Visualising the X-rays

In the previous section, we set up a dataset comprising 700 chest X-rays. Half of the X-rays are labelled “normal” and half are labelled as “pleural effusion”. Let’s take a look at some of the images.

# cv2 is openCV, a popular computer vision library
import cv2
from matplotlib import pyplot as plt 
import random

def plot_example(example, label, loc):
    image = cv2.imread(example)
    im = ax[loc].imshow(image)
    title = f"Class: {label}\n{example}"
    ax[loc].set_title(title)

fig, ax = plt.subplots(1, 2)
fig.set_size_inches(10, 10)

# Plot a "normal" record
plot_example(random.choice(normal_list), "Normal", 0)

# Plot a record labelled with effusion
plot_example(random.choice(effusion_list), "Effusion", 1)

Example X-rays

Can we detect effusion?

Run the following code to flip a coin to select an x-ray from our collection.

print("Effusion or not?")

# flip a coin
coin_flip = random.choice(["Effusion", "Normal"])
if coin_flip == "Normal":
    fn = random.choice(normal_list)
else:
    fn = random.choice(effusion_list)

# plot the image
image = cv2.imread(fn)
plt.imshow(image)

Show the answer:

# Jupyter doesn't allow us to print the image until the cell has run,
# so we'll print in a new cell.
print(f"The answer is: {coin_flip}!")

Exercise

A) Manually classify 10 X-rays using the coin flip code. Make a note of your predictive accuracy (hint: for a reminder of the formula for accuracy, check the solution below).

Solution

A) Accuracy is the fraction of predictions that were correct (correct predictions / total predictions). If you made 10 predictions and 5 were correct, your accuracy is 50%.

How does a computer see an image?

Consider an image as a matrix in which the value of each pixel corresponds to a number that determines a tone or color. Let’s load one of our images:

import numpy as np 

file_idx = 56
example = normal_list[file_idx]
image = cv2.imread(example)

print(image.shape)
(512, 512, 3)

Here we see that the image has 3 dimensions. The first dimension is height (512 pixels) and the second is width (also 512 pixels). The presence of a third dimension indicates that we are looking at a color image (“RGB”, or Red, Green, Blue).
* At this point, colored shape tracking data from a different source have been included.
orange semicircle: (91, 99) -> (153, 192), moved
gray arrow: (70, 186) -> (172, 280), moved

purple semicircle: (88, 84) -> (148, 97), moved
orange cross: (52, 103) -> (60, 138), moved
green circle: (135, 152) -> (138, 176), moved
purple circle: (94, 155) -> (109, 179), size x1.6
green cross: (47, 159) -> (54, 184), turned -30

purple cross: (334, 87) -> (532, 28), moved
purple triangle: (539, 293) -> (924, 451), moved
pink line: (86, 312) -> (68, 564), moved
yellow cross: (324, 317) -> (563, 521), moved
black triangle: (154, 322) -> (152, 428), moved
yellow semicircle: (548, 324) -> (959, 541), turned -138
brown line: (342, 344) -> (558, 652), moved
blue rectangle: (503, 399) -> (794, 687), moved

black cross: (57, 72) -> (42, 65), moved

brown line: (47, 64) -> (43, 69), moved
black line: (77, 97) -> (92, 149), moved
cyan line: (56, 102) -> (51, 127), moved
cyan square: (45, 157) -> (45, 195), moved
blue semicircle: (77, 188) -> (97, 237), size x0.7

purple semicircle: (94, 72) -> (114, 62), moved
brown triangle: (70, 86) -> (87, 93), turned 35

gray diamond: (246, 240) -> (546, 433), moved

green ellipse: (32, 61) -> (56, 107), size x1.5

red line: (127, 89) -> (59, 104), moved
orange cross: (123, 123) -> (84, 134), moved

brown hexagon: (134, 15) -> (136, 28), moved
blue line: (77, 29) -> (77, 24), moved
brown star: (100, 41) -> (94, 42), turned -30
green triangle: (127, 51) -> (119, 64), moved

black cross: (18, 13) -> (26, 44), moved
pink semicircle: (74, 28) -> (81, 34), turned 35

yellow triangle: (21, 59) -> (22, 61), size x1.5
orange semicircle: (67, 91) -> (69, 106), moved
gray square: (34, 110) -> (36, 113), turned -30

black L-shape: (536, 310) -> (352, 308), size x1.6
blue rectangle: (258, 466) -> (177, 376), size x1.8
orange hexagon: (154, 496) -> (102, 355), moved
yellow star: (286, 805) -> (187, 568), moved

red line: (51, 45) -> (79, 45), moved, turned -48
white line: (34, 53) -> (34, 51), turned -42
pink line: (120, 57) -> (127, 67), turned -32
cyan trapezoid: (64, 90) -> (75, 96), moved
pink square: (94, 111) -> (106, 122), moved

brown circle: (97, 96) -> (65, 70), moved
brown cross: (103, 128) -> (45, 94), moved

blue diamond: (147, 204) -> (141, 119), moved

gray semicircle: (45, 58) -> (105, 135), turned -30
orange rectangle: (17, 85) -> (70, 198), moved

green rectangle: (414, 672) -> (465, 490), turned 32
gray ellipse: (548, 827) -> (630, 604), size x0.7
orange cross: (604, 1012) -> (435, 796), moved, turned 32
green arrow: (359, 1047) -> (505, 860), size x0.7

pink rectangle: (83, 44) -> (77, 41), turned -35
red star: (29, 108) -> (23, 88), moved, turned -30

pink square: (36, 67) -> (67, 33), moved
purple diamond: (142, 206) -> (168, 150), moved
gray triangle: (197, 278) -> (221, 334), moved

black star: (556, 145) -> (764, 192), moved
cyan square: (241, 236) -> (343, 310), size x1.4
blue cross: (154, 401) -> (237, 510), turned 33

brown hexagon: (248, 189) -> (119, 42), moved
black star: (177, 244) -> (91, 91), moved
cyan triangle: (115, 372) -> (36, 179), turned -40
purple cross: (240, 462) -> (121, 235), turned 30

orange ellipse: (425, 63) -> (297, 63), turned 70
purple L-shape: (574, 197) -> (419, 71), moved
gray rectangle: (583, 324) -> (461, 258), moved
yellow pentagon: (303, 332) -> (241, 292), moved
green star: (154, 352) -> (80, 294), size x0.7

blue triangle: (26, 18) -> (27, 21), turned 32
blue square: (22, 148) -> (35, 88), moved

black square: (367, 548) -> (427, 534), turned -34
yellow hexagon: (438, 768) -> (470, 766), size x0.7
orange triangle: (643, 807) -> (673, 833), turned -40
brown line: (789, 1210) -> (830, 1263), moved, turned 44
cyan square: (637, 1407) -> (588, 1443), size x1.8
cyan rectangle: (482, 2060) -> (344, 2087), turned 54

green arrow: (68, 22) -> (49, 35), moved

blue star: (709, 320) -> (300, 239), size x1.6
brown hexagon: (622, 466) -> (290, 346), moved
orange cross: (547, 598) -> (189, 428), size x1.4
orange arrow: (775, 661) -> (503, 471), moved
For more detail on image representation in Python, take a look at the Data Carpentry course on Image Processing with Python. The following image is reproduced from the section on Image Representation.

RGB image

For simplicity, we’ll instead load the images in greyscale. A greyscale image has two dimensions: height and width. Greyscale images have only one channel. Most greyscale images are 8 bits per channel or 16 bits per channel. For a greyscale image with 8 bits per channel, each value in the matrix represents a tone between black (0) and white (255).

image = cv2.imread(example, cv2.IMREAD_GRAYSCALE)
print(image.shape)
(512, 512)

Let’s briefly display the matrix of values, and then see how these same values are rendered as an image.

# Print a 10 by 10 chunk of the matrix
print(image[35:45, 30:40])

Example greyscale numpy array

# Plot the same chunk as an image
plt.imshow(image[35:45, 30:40], cmap='gray', vmin=0, vmax=255)

Example greyscale image

Image pre-processing

In the next episode, we’ll be building and training a model. Let’s prepare our data for the modelling phase. For convenience, we’ll begin by loading all of the images and corresponding labels and assigning them to a list.

# create a list of effusion images and labels
dataset_effusion = [cv2.imread(fn, cv2.IMREAD_GRAYSCALE) for fn in effusion_list]
label_effusion = np.ones(len(dataset_effusion))

# create a list of normal images and labels
dataset_normal = [cv2.imread(fn, cv2.IMREAD_GRAYSCALE) for fn in normal_list]
label_normal = np.zeros(len(dataset_normal))

# Combine the lists
dataset = dataset_effusion + dataset_normal
labels = np.concatenate([label_effusion, label_normal])

Let’s also downsample the images, reducing the size from (512, 512) to (256,256).

# Downsample the images from (512,512) to (256,256)
dataset = [cv2.resize(img, (256,256)) for img in dataset]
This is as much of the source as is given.